Marrakech es una ciudad llena de vida y color. Su gente es amable, abierta y noble. Llevan el comercio y el espíritu nómada en la sangre. El alma de Marrakech y sus habitantes se refleja en la plaza Jama El Fena. Cuando el sol se esconde y la noche oscurece las laberínticas calles de Marrakech, dicho foro se llena gente, de puestos de comida y zumos de naranja, de bailarines, de encantadores de serpientes, de tatuadoras de henna, de niños, turistas y de luz. Es muy difícil describir con palabras lo que se ve y se siente cuando te sumerges en la plaza y en el zoco que desemboca en ella. El regateo, el ruido de las motos, las llamadas de los vendedores, los vivos colores de las ropas, el olor de las especias y los cantos que instan al rezo desde los minaretes te absorben todos los sentidos haciendo que el corazón te lata al ritmo de la ciudad.
Al contrario de lo que cabría pensar, Marrakech es una ciudad llena de encantos y más aún si te diriges a las desérticas y monumentales montañas del Atlas. Los dispersos poblados berberes y las kashbas de adobe son los únicos oasis de vida que se pueden beber en el desierto. El paisaje del Atlas es precioso y vale la pena salir de la ciudad y adentrarse en la tundra de la cordillera marroquí.

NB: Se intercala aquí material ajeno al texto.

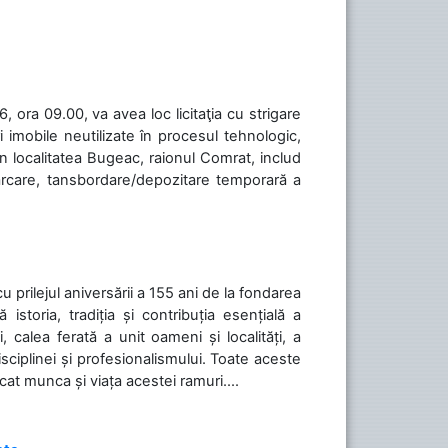
 ora 09.00, va avea loc licitaţia cu strigare
 imobile neutilizate în procesul tehnologic,
în localitatea Bugeac, raionul Comrat, includ
cărcare, tansbordare/depozitare temporară a
cu prilejul aniversării a 155 ani de la fondarea
toria, tradiția și contribuția esențială a
, calea ferată a unit oameni și localități, a
isciplinei și profesionalismului. Toate aceste
icat munca și viața acestei ramuri....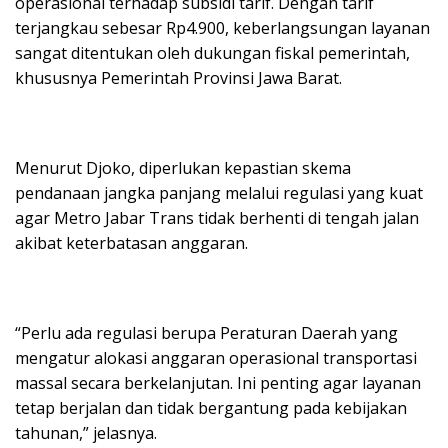
operasional terhadap subsidi tarif. Dengan tarif
terjangkau sebesar Rp4.900, keberlangsungan layanan
sangat ditentukan oleh dukungan fiskal pemerintah,
khususnya Pemerintah Provinsi Jawa Barat.
Menurut Djoko, diperlukan kepastian skema
pendanaan jangka panjang melalui regulasi yang kuat
agar Metro Jabar Trans tidak berhenti di tengah jalan
akibat keterbatasan anggaran.
“Perlu ada regulasi berupa Peraturan Daerah yang
mengatur alokasi anggaran operasional transportasi
massal secara berkelanjutan. Ini penting agar layanan
tetap berjalan dan tidak bergantung pada kebijakan
tahunan,” jelasnya.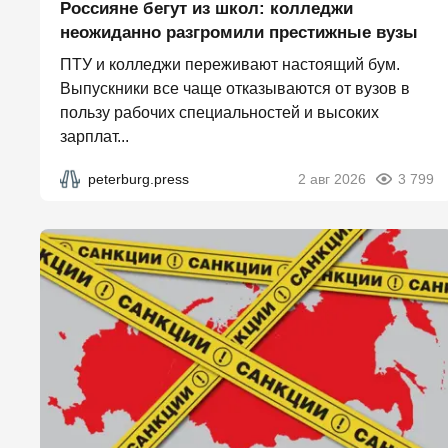
Россияне бегут из школ: колледжи
неожиданно разгромили престижные вузы
ПТУ и колледжи переживают настоящий бум.
Выпускники все чаще отказываются от вузов в
пользу рабочих специальностей и высоких
зарплат...
peterburg.press
2 авг 2026
3 799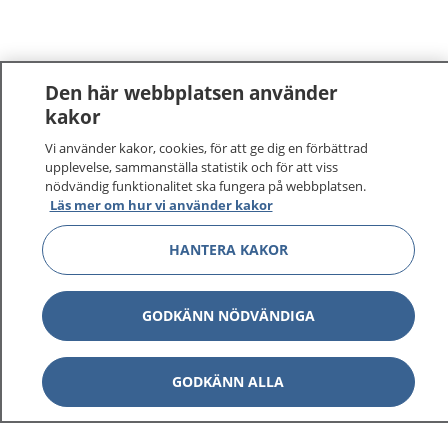
Den här webbplatsen använder
kakor
Vi använder kakor, cookies, för att ge dig en förbättrad
upplevelse, sammanställa statistik och för att viss
nödvändig funktionalitet ska fungera på webbplatsen.
Läs mer om hur vi använder kakor
HANTERA KAKOR
GODKÄNN NÖDVÄNDIGA
GODKÄNN ALLA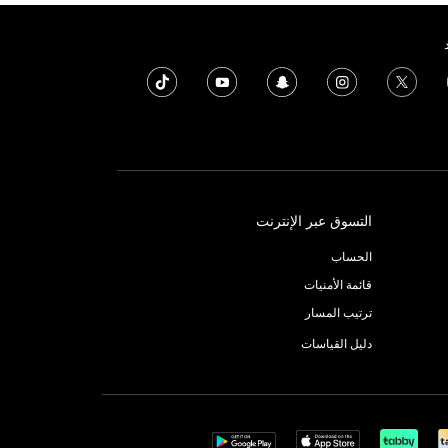
التسوق عبر الإنترنت
الحساب
قائمة الأمنيات
ترتيب المسار
دليل القياسات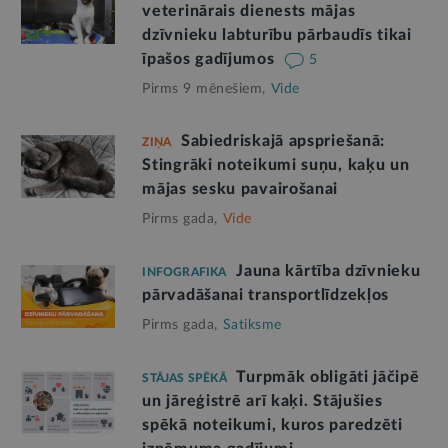
veterinārais dienests mājas
dzīvnieku labturību pārbaudīs tikai
īpašos gadījumos
5
Pirms 9 mēnešiem,
Vide
Sabiedriskajā apspriešanā:
ZIŅA
Stingrāki noteikumi suņu, kaķu un
mājas sesku pavairošanai
Pirms gada,
Vide
Jauna kārtība dzīvnieku
INFOGRAFIKA
pārvadāšanai transportlīdzekļos
Pirms gada,
Satiksme
Turpmāk obligāti jāčipē
STĀJAS SPĒKĀ
un jāreģistrē arī kaķi. Stājušies
spēkā noteikumi, kuros paredzēti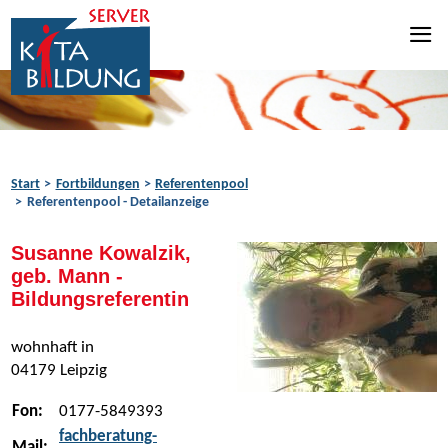
Zum Inhalt springen
Zur Navigation springen
Zum Fußbereich springen
Start
Fortbildungen
Referentenpool
Referentenpool - Detailanzeige
Susanne Kowalzik,
geb. Mann -
Bildungsreferentin
wohnhaft in
04179 Leipzig
Fon:
0177-5849393
fachberatung-
Mail:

En resumidas cuentas el viaje fue de lujo, aunque para lujo, el del hotel al que nos llevó easyjet debido al retraso del vuelo de vuelta a Madrid. Y menudo retraso. Cuando el avión estaba a cinco segundos de despegar dio un frenazo debido a un problema en un motor. El problema tenía plumas, pico y alas y fue absorvido por la espiral de aspas del motor. Pero murió matando partiendo dos hélices. Después del susto y de la incertidumbre sobre nuestro devenir, el coronel (apodo familiar al piloto del avión) hizo que nos trataran como reyes hasta que emprendieramos el vuelo de nuevo al día siguiente.
Los cuatro disfrutamos de la ciudad y el viaje al máximo. Viajar con mis padres es un placer porque cogen su mochila y son capaces de comerse el mundo. Te contagian de interés y positivismo. El cus cus, los paseos a caballo, el tallin, los higos chumbos, los tés, las coca colas con pajita, los dirhan, los kebaps, los quiebros a las motos, el desierto, las compras, los bollos a diez céntimos y los deliciosos zumos de naranja a treinta nos ha unido aún más si cabe. Estoy seguro que repetiremos cuando el trabajo lo permita. ¿El lugar? No lo sé y no me importa. El destino es lo de menos cuando la compañía es buena.